Facing third and six from the 17-yard line, Missouri had just called a timeout. The one thing Bazelak can’t do—the ONLY thing—is turn the ball over. A sack isn’t great, but it’s fine. An incomplete pass stops the clock, but doesn’t kill you. Literally the only thing he can’t do is throw an interception. Now, I’ll give the quarterback just a little bit of leeway in asking why his head coach is throwing the ball there to begin with. Your running back is your best player and even if he can’t get six yards the clock runs and you punt the ball and South Carolina has to go probably 60 yards to make it 31-28. But you've got to trust your quarterback that has now started 20 college football games to not do the one thing he can't afford to do. Bazelak threw the pick and South Carolina had to go 14 yards and it took exactly three plays.
And in came Cook.
It was the right move. I don’t think there’s any question about it. But not because Cook can run better than Bazelak, even though he can. It’s because Bazelak has thrown nine interceptions in the last five games he has played against Power Five competition. Yes, he’s a statue who was out there with a hamstring injury and the defense isn’t scared of the run, but the one thing he had done really well through his first 14 starts—not lose you games—is the thing he has started to do in the last six weeks. This was a game you couldn’t lose. And at that time, Eli Drinkwitz didn’t trust his starting quarterback not to lose it.
Again, that doesn’t mean it’s impossible Bazelak gets his job back next week against Florida. Cook made smart decisions and ran out the final 4:32 of the clock without South Carolina getting to touch the ball again. But he never threw a pass and he didn’t do anything that tells you he should absolutely be Missouri’s starting quarterback going forward.
But Cook did what was asked of him.

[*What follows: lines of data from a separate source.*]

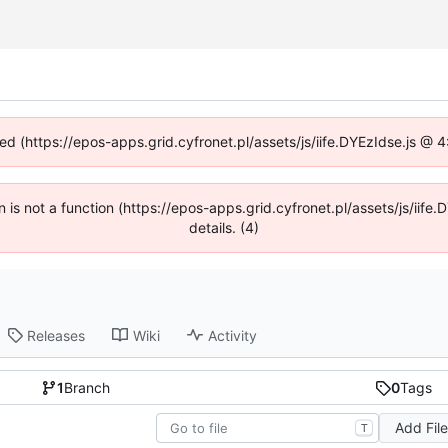
ned (https://epos-apps.grid.cyfronet.pl/assets/js/iife.DYEzIdse.js @
en is not a function (https://epos-apps.grid.cyfronet.pl/assets/js/i
details. (4)
Releases
Wiki
Activity
1
Branch
0
Tags
Add Fil
T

He didn't beat Missouri. And because of that, I'm not sure Bazelak gets the job back. In the seconds after Drinkwitz made it, the decision to go with Cook looked to me like one you can’t reverse. It looked like one that said the head coach had lost trust in his starting quarterback. All year he’s said he will play the guy who gives him the best chance to win the game. With four-and-a-half minutes to play in a game he absolutely had to win, he no longer thought that guy was Bazelak.
His approach didn’t change when asked about it after the game.
“I’ll sit down tomorrow and evaluate the tape and look at it to see who gives us the best chance to win,” Drinkwitz said. “Who’s playing the best, who gives us the best chance to win.”
All year, that guy has been Bazelak. Drinkwitz has stood by him without wavering. He wavered on Saturday. We can’t say for sure that Bazelak lost the starting job. If he doesn’t start against Florida, we’ll say it for sure. It’s going to be an interesting decision. While fans have wanted a quarterback change for a while, the coach had never agreed. He agreed on Saturday. And that changes everything.